The Redfields, Jill, Leon, and Rebecca regroup to fight Dylan in the final battle, who merges himself with a bio-organic weapon and overpowers the group. Claire and Rebecca take control of Dylan's drones and program them to infect him and weakening him enough for Jill, Leon, and Chris to kill him with explosive weaponry. As the group awaits BSAA rescue helicopters, Chris praises Jill's heroism.

==Voice cast==

| Character | Japanese voice actor | English voice actor |
|---|---|---|
| Leon S. Kennedy | Toshiyuki Morikawa | Matthew Mercer |
| Jill Valentine | Atsuko Yuya | Nicole Tompkins |
| Chris Redfield | Hiroki Tōchi | Kevin Dorman |
| Claire Redfield | Yūko Kaida | Stephanie Panisello |
| Rebecca Chambers | Ami Koshimizu | Erin Cahill |
| Dylan Blake | Takehito Koyasu | Daman Mills |
| Maria Gomez | Sayaka Ohara | Cristina Vee |
| Ingrid Hunnigan | Yū Sugimoto | Salli Saffioti |
| Antonio Taylor | Yōji Ueda | Frank Todaro |
| JJ | Toshiki Masuda | Lucien Dodge |

==Production and release==
On February 2, 2023, the film was announced by Sony Pictures Home Entertainment, with IGN posting an exclusive trailer for the film and reported that the film will release in mid-2023, is directed by Eiichirō Hasumi and is written by Makoto Fukami. Sony Pictures Home Entertainment distributed the film worldwide, excluding Japan.

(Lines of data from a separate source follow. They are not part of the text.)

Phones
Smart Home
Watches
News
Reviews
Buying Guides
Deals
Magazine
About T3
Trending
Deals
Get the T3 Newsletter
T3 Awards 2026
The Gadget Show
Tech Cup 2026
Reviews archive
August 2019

The film was released theatrically first in Singapore on June 22, 2023, in Taiwan and Malaysia on June 29, and Greece on July 6, before its release in Japan on July 7. The film also released theatrically in Mexico on July 13, 2023. In all other regions, it was released via video on demand along with DVD, Blu-ray, and 4K Blu-ray on July 25, 2023.

===Manga===
In May 2023, Capcom announced a manga adaptation of Death Island, which will be serialized monthly on Kadokawa Corporation's Comic Hu, via Nico Nico Seiga. It is drawn by ZINO Kodakujii.

==Promotion==
On April 18, 2023, Little Armory announced that they would produce 1/12 scale models of small arms used by Chris, Jill and Leon (M60, AA12, and M870).

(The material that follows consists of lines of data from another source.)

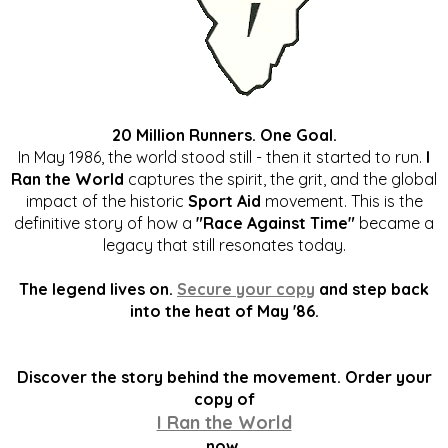
20 Million Runners. One Goal.
In May 1986, the world stood still - then it started to run.
I
Ran the World
captures the spirit, the grit, and the global
impact of the historic
Sport Aid
movement. This is the
definitive story of how a
"Race Against Time"
became a
legacy that still resonates today.
The legend lives on.
Secure your copy
and step back
into the heat of May '86.
Discover the story behind the movement. Order your
copy of
I Ran the World
now.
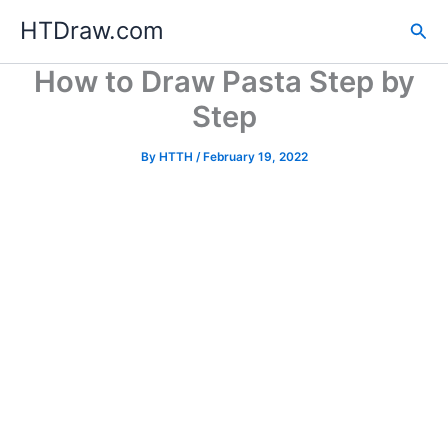
Skip
HTDraw.com
Sea
to
content
How to Draw Pasta Step by
Step
By
HTTH
/
February 19, 2022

On April 19, 2023, Seiko, in collaboration with Capcom, announced two Resident Evil watches inspired by the film. The two watches will be based on designs inspired by Chris and Leon, released in May, limited to 600 copies worldwide.

==Critical reception==
On the review aggregator website Rotten Tomatoes, 71% of seven reviews are positive, with an average rating of 6.3/10.

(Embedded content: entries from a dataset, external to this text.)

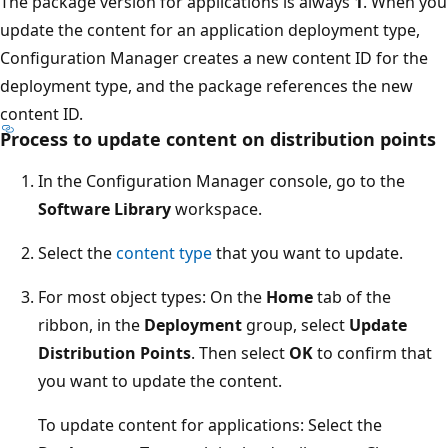
The package version for applications is always
1
. When you
update the content for an application deployment type,
Configuration Manager creates a new content ID for the
deployment type, and the package references the new
content ID.
Process to update content on distribution points
In the Configuration Manager console, go to the
Software Library
workspace.
Select the
content type
that you want to update.
For most object types: On the
Home
tab of the
ribbon, in the
Deployment
group, select
Update
Distribution Points
. Then select
OK
to confirm that
you want to update the content.
To update content for applications: Select the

IGN gave the film a 6 out of 10, and wrote "A strong sense of action and movement, but lacking on that whole talking thing." Bloody Disgusting gave it three out of five, writing that "Death Island is a solid meeting of both game and film characters, and in several respects, it outshines the last three outings. The film may not ultimately have any effect on the game series, but it is a sign that the animated Resident Evil franchise is finally starting to get its act together." Paste rated it 4.5/10, stating "Over the years, Resident Evil has cultivated many distinct strains of action-horror. Unfortunately, Death Island makes for one of its least-potent variants."